Я отошла к подоконнику, сдвинула цветок, присела на краешек. Скрестила руки на груди, пытаясь принять вид спокойный и незаинтересованный; но по правде – это был, конечно, безнадежный провал.
Наконец он протянул мне тетрадь.
«Вам не о чем беспокоиться».
Я посмотрела на него мрачно и постаралась выразить взглядом весь доступный мне скепсис. Мастер Дюме улыбнулся, указал на тетрадь и сделал жест, будто перелистывает страницы.
Я перелистнула.
«Ни я, ни мой ученик не причиним Вам вреда».
– Я не уверена, что мы с вами одинаково понима…
Он прервал меня жестом и снова сделал перелистывающее движение. Я фыркнула, но подчинилась.
«Вреда в любом понимании».
* * *
«Уехав, Вы сделаете ровно то, чего хотел бы враг, – так было написано на следующей странице, и я, уже не дожидаясь указаний, принялась читать дальше. – Вы подвергнете себя серьезному риску, при этом Вам вовсе не гарантирован успех. Зато ясно точно, что Арден будет изрядно отвлечен всеми этими перипетиями, и от того пострадает Дело. Которому Вы, к слову, могли бы изрядно помочь. Складывается впечатление, что у Вас найдется ценная для нас экспертиза. Что Вы скажете о том, чтобы поработать на благо Кланов?»
Последняя фраза приходилась на зеленую обложку тетради, – видимо, мастер недооценил размеры своего словоблудия.
Я вздохнула и мысленно досчитала до пяти:
– Давайте начнем с того, что у меня нет врагов.
Равно как у меня нет никаких оснований вам верить, но этого я говорить не стала.
Вместо этого я, до боли стиснув кулаки, сказала:
– У меня своя жизнь. Другая. Мне нет дела до ваших дел, экспертизы и блага кого бы там ни было. Я не хочу быть ничьей парой. Я хочу уехать, а Арден может взять себя в руки и не отвлекаться.
Мастер Дюме снова улыбнулся мне, покачал головой и достал из внутреннего кармана свернутую чистую тетрадку.
Я думала, он станет уговаривать, как это происходило всегда: напишет что-то о любви, или о долге, или о судьбе. Но вместо этого он написал:
«Неужели Вы сами не хотите понять, почему умерла ваша сестра?»
– При чем здесь Ара?
«А вы его не узнали?»
– Кого?..
Он писал довольно долго.
«Этот милый нервный юноша, любитель изготавливать взрывоопасные артефакты, передавать девушкам деньги и кидаться молниями в переулке – двоедушник из Делау, которому от рождения дано имя Вердал. Когда-то он был парой Ары. А затем она умерла».

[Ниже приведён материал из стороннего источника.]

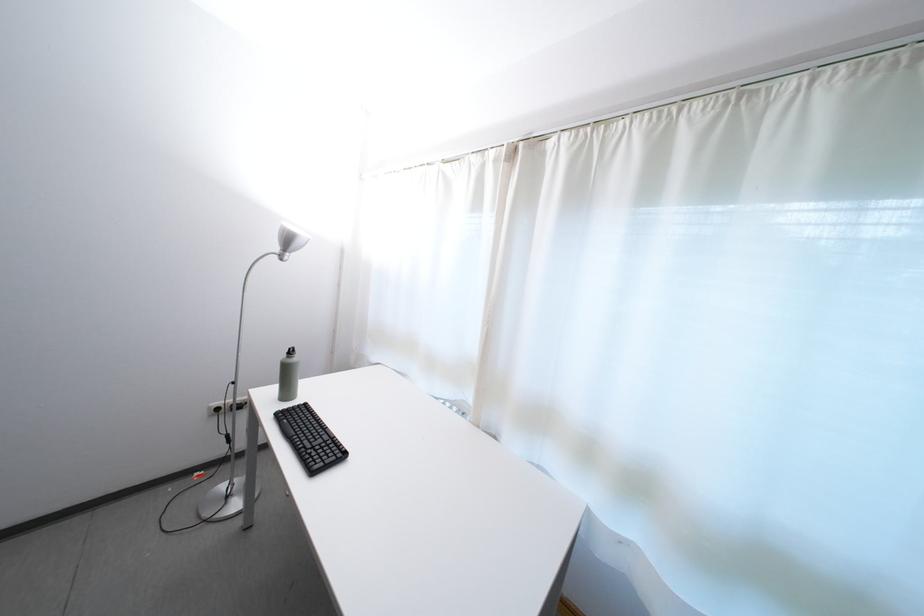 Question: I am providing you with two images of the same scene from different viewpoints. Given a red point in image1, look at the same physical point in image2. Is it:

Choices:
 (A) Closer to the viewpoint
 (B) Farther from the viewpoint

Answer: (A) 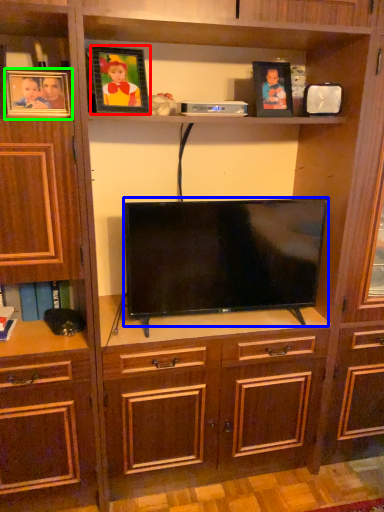 Question: Considering the real-world distances, which object is closest to picture frame (highlighted by a red box)? television (highlighted by a blue box) or picture frame (highlighted by a green box).

Choices:
 (A) television
 (B) picture frame

Answer: (B) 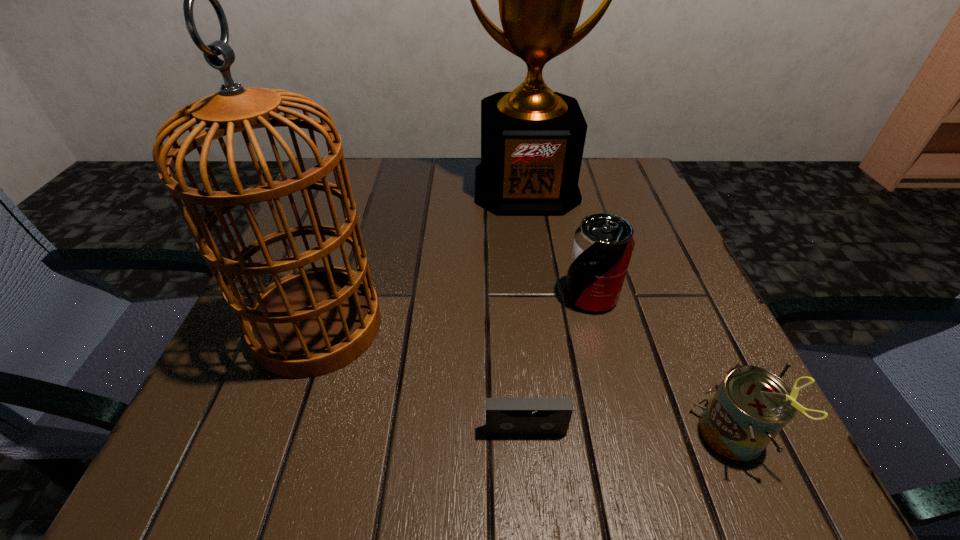 I want to click on object that is at the far edge, so click(532, 139).

At what (x,y) coordinates should I click in order to perform the action: click on can at the near edge. Please return your answer as a coordinate pair (x, y). Looking at the image, I should click on point(751,405).

I want to click on videotape at the near edge, so click(x=504, y=416).

Find the location of a particular element. This screenshot has height=540, width=960. object at the left edge is located at coordinates (312, 322).

Locate an element on the screen. trophy cup at the right edge is located at coordinates (532, 139).

I want to click on soda can present at the right edge, so click(602, 247).

You are a GUI agent. You are given a task and a screenshot of the screen. Output one action in this format:
    pyautogui.click(x=<x>, y=<y>)
    Task: Click on the can that is positioned at the right edge
    The height and width of the screenshot is (540, 960).
    Given the screenshot: What is the action you would take?
    pyautogui.click(x=751, y=405)

You are a GUI agent. You are given a task and a screenshot of the screen. Output one action in this format:
    pyautogui.click(x=<x>, y=<y>)
    Task: Click on the object that is at the far right corner
    The image size is (960, 540).
    Given the screenshot: What is the action you would take?
    pyautogui.click(x=532, y=139)

Locate an element on the screen. object that is at the near right corner is located at coordinates (751, 405).

This screenshot has width=960, height=540. I want to click on vacant space at the far edge of the desktop, so click(467, 158). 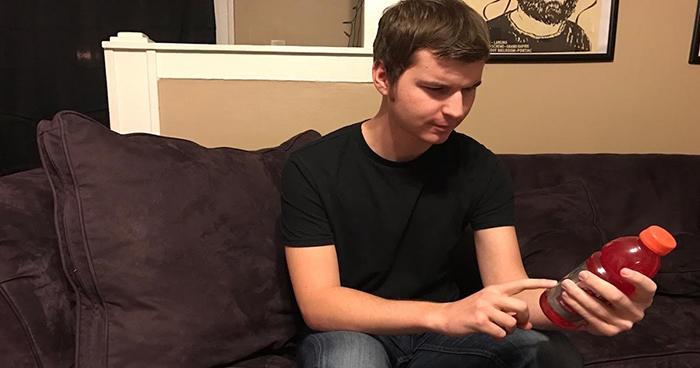 Where is `white molding`? Image resolution: width=700 pixels, height=368 pixels. white molding is located at coordinates (126, 96), (223, 72), (218, 16), (372, 12). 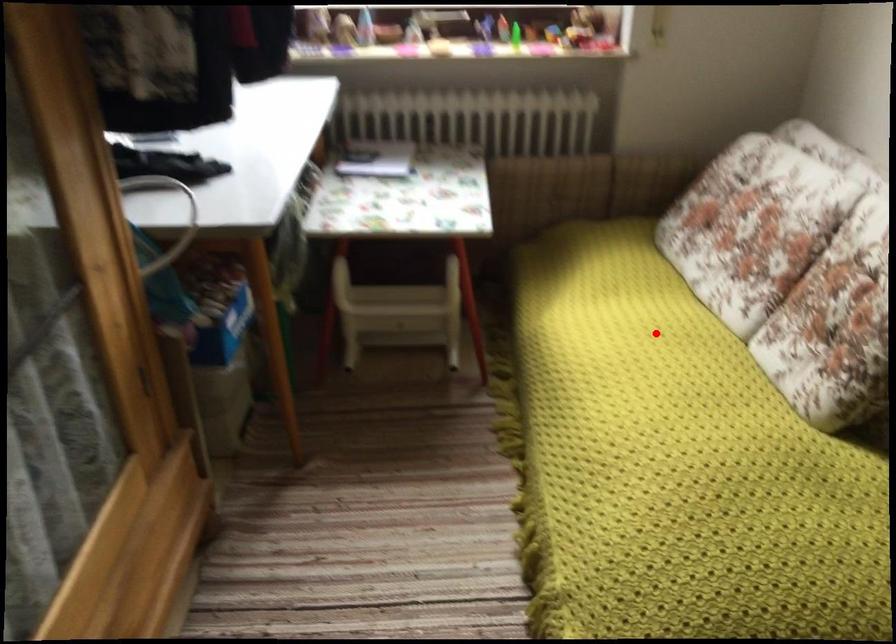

Я не слышала это имя одиннадцать лет. Дома оно стало запретным, когда закованная в лед Ара еще лежала на столе, а мама выла над ее телом.

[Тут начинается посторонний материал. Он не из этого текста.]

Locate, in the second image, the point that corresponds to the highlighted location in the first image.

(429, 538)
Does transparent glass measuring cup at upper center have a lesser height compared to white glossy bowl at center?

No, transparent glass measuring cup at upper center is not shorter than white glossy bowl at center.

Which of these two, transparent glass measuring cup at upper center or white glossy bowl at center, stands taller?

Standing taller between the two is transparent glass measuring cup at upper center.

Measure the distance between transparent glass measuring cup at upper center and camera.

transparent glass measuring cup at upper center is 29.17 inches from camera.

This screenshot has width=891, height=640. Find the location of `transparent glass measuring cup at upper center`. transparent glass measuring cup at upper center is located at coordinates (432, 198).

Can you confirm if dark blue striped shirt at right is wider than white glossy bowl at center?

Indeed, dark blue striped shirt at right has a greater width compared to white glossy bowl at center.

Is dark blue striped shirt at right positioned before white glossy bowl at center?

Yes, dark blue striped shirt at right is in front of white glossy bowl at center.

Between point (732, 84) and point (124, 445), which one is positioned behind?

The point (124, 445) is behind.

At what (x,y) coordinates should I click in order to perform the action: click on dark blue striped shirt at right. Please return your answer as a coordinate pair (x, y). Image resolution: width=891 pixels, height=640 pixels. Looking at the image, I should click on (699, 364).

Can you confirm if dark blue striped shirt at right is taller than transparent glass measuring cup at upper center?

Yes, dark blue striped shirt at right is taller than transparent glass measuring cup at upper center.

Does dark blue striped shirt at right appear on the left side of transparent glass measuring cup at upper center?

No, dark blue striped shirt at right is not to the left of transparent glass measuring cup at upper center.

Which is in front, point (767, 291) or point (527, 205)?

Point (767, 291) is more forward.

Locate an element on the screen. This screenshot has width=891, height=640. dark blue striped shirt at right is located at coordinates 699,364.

Из Сыска приехали раньше, когда Ару еще не нашли. Лисы исследовали и мост, и прилегающий к нему лес, опросили чуть не весь Амрау и сложили воедино трагичную картину.
Они были очень юны, они оба. Для Ары это была всего лишь вторая Охота, – первая, на которой она уже была двоедушницей; а Вердал и вовсе лишь тогда и поймал своего зверя. Ара услышала его, и они встретились. Она светилась тогда от радости, моя несчастная прекрасная сестра, а вот он, говорят, был не слишком доволен – но это бывает с подростками, что уж такого.

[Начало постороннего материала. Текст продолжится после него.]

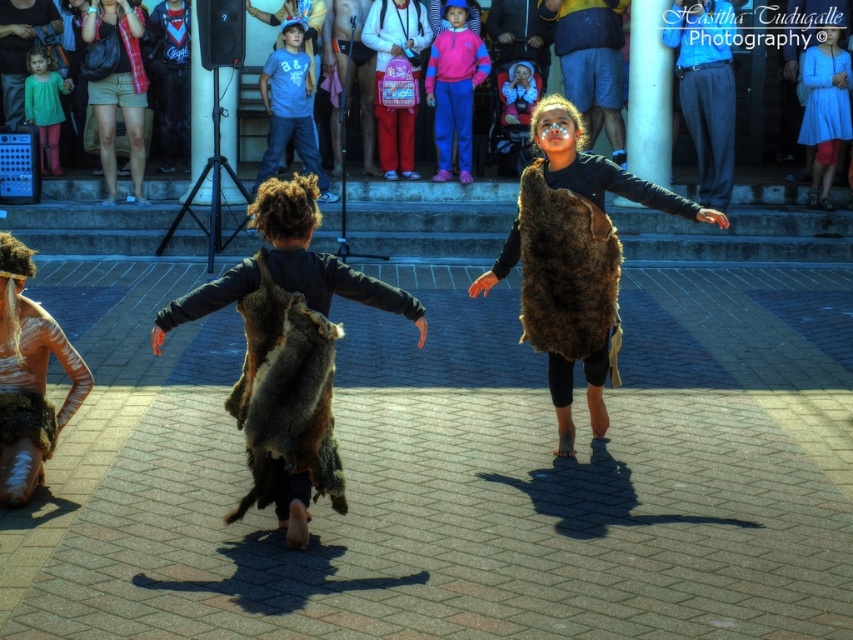 Question: Can you confirm if brown fur coat at center is positioned to the left of matte black clothing at upper center?

Choices:
 (A) yes
 (B) no

Answer: (A)

Question: Which of the following is the closest to the observer?

Choices:
 (A) (817, 115)
 (B) (485, 61)
 (C) (730, 161)

Answer: (C)

Question: Which point appears closest to the camera in this image?

Choices:
 (A) (820, 65)
 (B) (259, 76)
 (C) (631, 144)

Answer: (C)

Question: Observing the image, what is the correct spatial positioning of matte black clothing at upper center in reference to blue fabric dress at upper right?

Choices:
 (A) below
 (B) above

Answer: (B)

Question: Is blue fabric pants at upper right wider than brown fur coat at center?

Choices:
 (A) yes
 (B) no

Answer: (B)

Question: Which point is farther to the camera?

Choices:
 (A) (468, 154)
 (B) (305, 109)

Answer: (A)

Пекарь слышал, как они ругались на качелях. «Дело обычное, молодежь», – сказал он следователям. Но это не было обычное дело, потому что швея чуть позже видела, будто бы он ударил ее, отшвырнул от себя. А лебединая пара встретила ее на пути к мосту, и девушка была сама не своя: то рыдала, то смеялась. Они даже пытались поговорить с ней, но Ара убедила их, что идет домой. Лебедь потом ужасно винил себя, что не вызвался проводить, а его лебедушка все время плакала.
Ара шла не домой.
Ночь была тихой, и снег сохранил ее следы. Она стояла на середине моста, а потом перелезла через перила и ушла в воду.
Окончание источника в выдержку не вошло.